STRATEGYOther
Alex Danco, editor-at-large at Andreessen Horowitz (a16z), publishes "Need Series C? Call a16z". The essay reframes who consumer AI is really for.
Forget the hopeful builder. The real consumer-AI user wants to win zero-sum fights. Insurance claims. Airline refunds. Employer disputes. Tax recovery.
Business model: pay-if-we-win, not subscription. Contingency fees, not per-token. DoNotPay, Resolve, ClaimSecret, AirHelp already proved this category exists. CAC reverts to recall. Which brand does the LLM call first matters more than which is best.
2-3 well-funded "AI for fighting back" startups raise large rounds by Q4. If you're in consumer AI, revisit your ICP. Does your messaging cover the angry claimant?
⚡ Why this matters
- Silicon Valley imagines the AI consumer as a hopeful builder. Danco says no.
- The real AI consumer wants to win zero-sum fights. Different model. Different CAC.

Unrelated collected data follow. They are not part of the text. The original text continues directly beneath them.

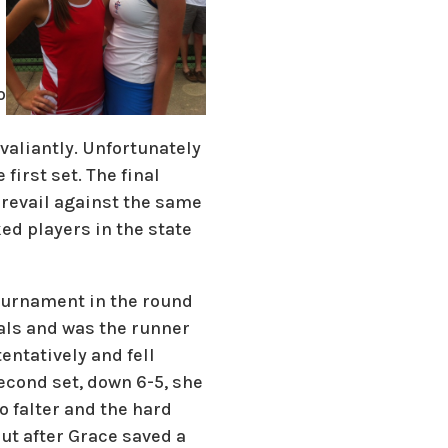
o
valiantly. Unfortunately
first set. The final
 prevail against the same
ed players in the state
ournament in the round
nals and was the runner
entatively and fell
second set, down 6-5, she
o falter and the hard
out after Grace saved a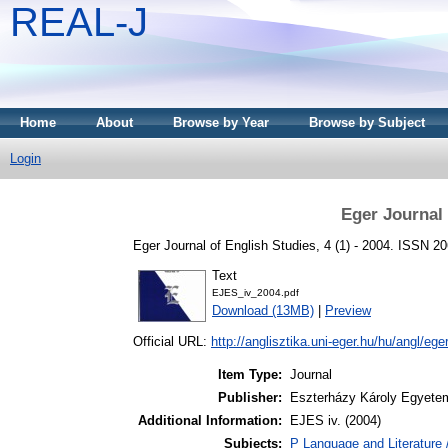
REAL-J
Home
About
Browse by Year
Browse by Subject
Login
Eger Journal 
Eger Journal of English Studies, 4 (1) - 2004. ISSN 2
Text
EJES_iv_2004.pdf
Download (13MB)
|
Preview
Official URL:
http://anglisztika.uni-eger.hu/hu/angl/eger
Item Type:
Journal
Publisher:
Eszterházy Károly Egyete
Additional Information:
EJES iv. (2004)
Subjects:
P Language and Literature 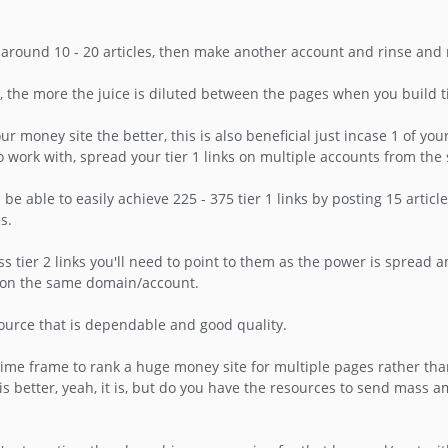
 around 10 - 20 articles, then make another account and rinse and 
e more the juice is diluted between the pages when you build tier
money site the better, this is also beneficial just incase 1 of you
o work with, spread your tier 1 links on multiple accounts from th
be able to easily achieve 225 - 375 tier 1 links by posting 15 articl
s.
ess tier 2 links you'll need to point to them as the power is spread
s on the same domain/account.
source that is dependable and good quality.
time frame to rank a huge money site for multiple pages rather tha
is better, yeah, it is, but do you have the resources to send mass a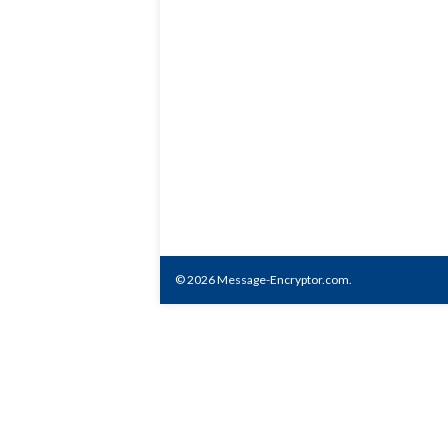
© 2026 Message-Encryptor.com.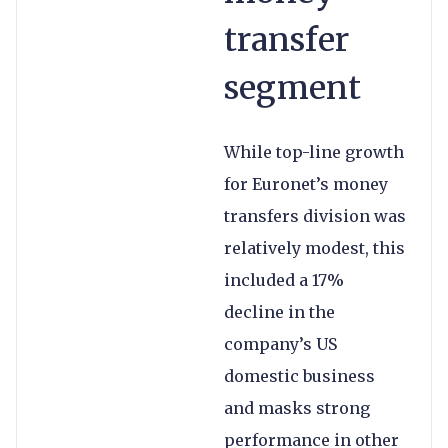
transfer
segment
While top-line growth
for Euronet’s money
transfers division was
relatively modest, this
included a 17%
decline in the
company’s US
domestic business
and masks strong
performance in other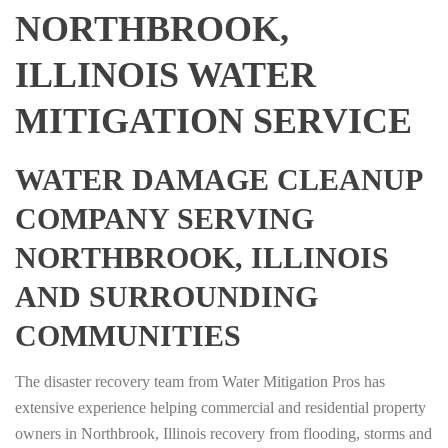
NORTHBROOK,
ILLINOIS WATER
MITIGATION SERVICE
WATER DAMAGE CLEANUP
COMPANY SERVING
NORTHBROOK, ILLINOIS
AND SURROUNDING
COMMUNITIES
The disaster recovery team from Water Mitigation Pros has
extensive experience helping commercial and residential property
owners in Northbrook, Illinois recovery from flooding, storms and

- "AI for fighting back" is a consumer category hiding in plain sight.
🔍 What happened
- May 19, 2026. Alex Danco (a16z) publishes "Need Series C? Call a16z."
- Uses plaintiff-attorney economics as the lens for understanding consumer AI.
- Core claims:
- Plaintiff attorneys already run the future consumer-AI model: leadgen + contingency fees + Jevons-paradox unlimited consumption.
- CAC reverts to recall: "who comes to mind for the LLM first?"
- Pay-if-we-win contingency model fits AI for insurance claims, tax recovery, dispute resolution.
- The "uncouth" zero-sum-fight consumer is a better proving ground than the romantic builder.
💬 Smart takes
- Danco: "AI can trivially get you an avalanche of information. This makes you, the user, the underwriter."
- Danco: "Acquiring customers may end up much more about 'who comes to mind for the LLM first?' than most people would like to admit."
- Skeptic: The piece is partly a16z deal-flow signal. "Recall not merit" isn't backed by quantitative methodology yet. The "uncouth consumer" claim is interesting but unproven at scale.
🧭 Where this goes
- 2-3 well-funded "AI for fighting back" startups raise large rounds by Q4 (flight-delay refund, insurance claim recovery, tax recovery, parking-ticket appeal).
- "Recall not merit" framing becomes a B2B marketing thesis by Q3. First AEO-style brand-recall rankings published.
- Contingency-fee model spreads to B2B AI (contract negotiation, invoice recovery, sales prospecting).
- Top US insurers publish "AI claims-handling" frameworks by Q3 to account for AI-equipped claimants.
🎯 Implication
- For PMs in consumer AI: revisit ICP. Does your messaging cover the angry claimant? Pricing should reflect contingency-fee or refund-recovery models, not subscription.
- For B2B AI marketing: write the "what's our LLM-recall posture?" memo this quarter. Treat it as the new SEO problem.